The works translated here present philosophy of nature, in Hugh's case a true cosmology, and the religious and theological implications that Hugh and Richard derived from it, were part of the intense intellectual life of the Parisian schools in the twelfth century, and they remain part of the history of thought, perhaps more centrally than the much-studied Didascalicon. Future volumes will perhaps situate Victorine thought in the context of the developing University of Paris, a topic that is not addressed here. Victorine thinking may have done more to stimulate later work in the philosophy of science than has been understood up to now.

Less than twenty pages are given to an introduction to the hymnody of Adam of St. Victor and to translations from a few of his works. Here the absence of the original Latin, with Adam's brilliant doctrinal formulations in technically adroit and singable verse, is to be regretted. A bilingual edition of all of Adam's poetry, however, is promised from a translation series sponsored by the University of Dallas.

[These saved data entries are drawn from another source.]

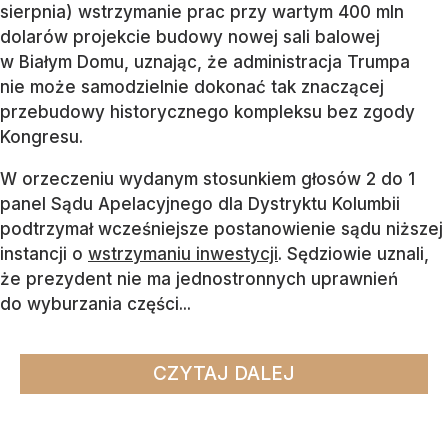
sierpnia) wstrzymanie prac przy wartym 400 mln
dolarów projekcie budowy nowej sali balowej
w Białym Domu, uznając, że administracja Trumpa
nie może samodzielnie dokonać tak znaczącej
przebudowy historycznego kompleksu bez zgody
Kongresu.
W orzeczeniu wydanym stosunkiem głosów 2 do 1
panel Sądu Apelacyjnego dla Dystryktu Kolumbii
podtrzymał wcześniejsze postanowienie sądu niższej
instancji o
wstrzymaniu inwestycji
. Sędziowie uznali,
że prezydent nie ma jednostronnych uprawnień
do wyburzania części...
CZYTAJ DALEJ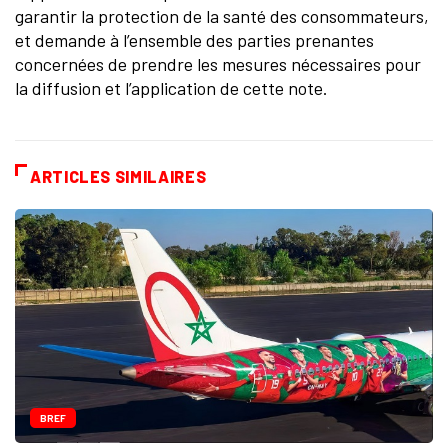
garantir la protection de la santé des consommateurs,
et demande à l’ensemble des parties prenantes
concernées de prendre les mesures nécessaires pour
la diffusion et l’application de cette note.
ARTICLES SIMILAIRES
BREF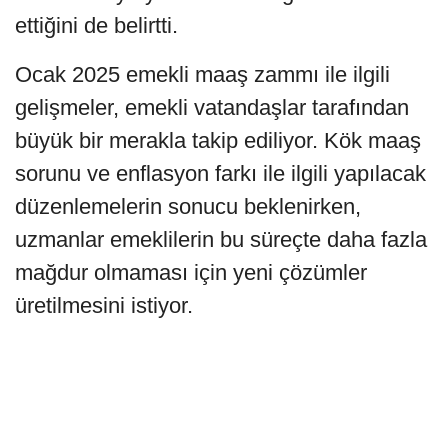
ettiğini de belirtti.
Ocak 2025 emekli maaş zammı ile ilgili
gelişmeler, emekli vatandaşlar tarafından
büyük bir merakla takip ediliyor. Kök maaş
sorunu ve enflasyon farkı ile ilgili yapılacak
düzenlemelerin sonucu beklenirken,
uzmanlar emeklilerin bu süreçte daha fazla
mağdur olmaması için yeni çözümler
üretilmesini istiyor.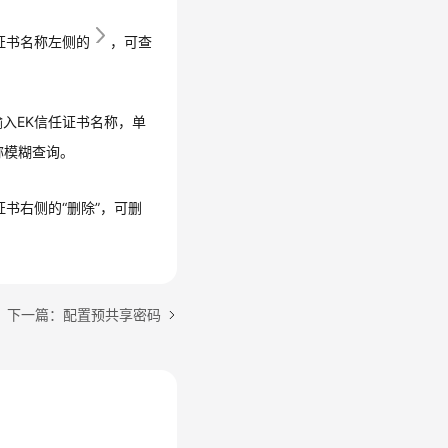
任证书名称左侧的
，可查
输入EK信任证书名称，单
称模糊查询。
证书右侧的“删除”，可删
下一篇：配置预共享密码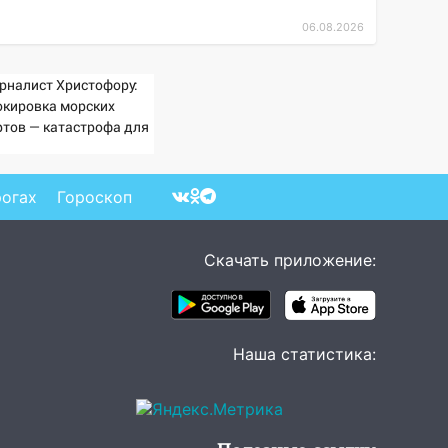
06.08.2026
рналист Христофору:
окировка морских
ртов — катастрофа для
раины
рогах
Гороскоп
Скачать приложение:
Наша статистика: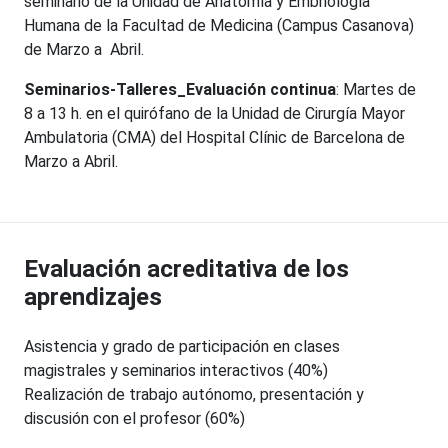
seminario de la Unidad de Anatomía y Embriología
Humana de la Facultad de Medicina (Campus Casanova)
de Marzo a Abril.
Seminarios-Talleres_Evaluación continua
: Martes de
8 a 13 h. en el quirófano de la Unidad de Cirurgía Mayor
Ambulatoria (CMA) del Hospital Clínic de Barcelona de
Marzo a Abril.
Evaluación acreditativa de los
aprendizajes
Asistencia y grado de participación en clases
magistrales y seminarios interactivos (40%)
Realización de trabajo autónomo, presentación y
discusión con el profesor (60%)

The extensive polyglot bibliography includes even doctoral dissertations. The book's usefulness is enhanced by an index of scriptural references, separate from the subject index. Where the translation of a term is debatable, the Latin original is given in parenthesis, e.g. "supreme causes" for causalissima, and conditio as a (rather surprising) synonym for creatio (140). The endnotes explain difficult terms, e.g. condilectus (371) and omniformitas (266), briefly in most cases, but when the difficulty is considerable, at greater length, e.g. the single note (360-364) explaining Richard's distinction between necessary and probable reasons. These notes, formidably learned, are helpful to students and scholars at any level of knowledge and will suggest valuable lines of further research. Regrettably, the long guide to abbreviations, which includes publication data, overlaps incompletely with the bibliography, since each provides information on works that do not appear in the other, thus requiring consultation of both lists. There are occasional verbal oddities, e.g. "upmost" for "utmost," and the intensive "very" is overdone when it is used to qualify different (twice), similar, common, and difficult, all in two pages. A few typographical errors appear, e.g. igitiur for igitur, (174), chrism for charism, (175), Einsedlen for Einsiedeln (208).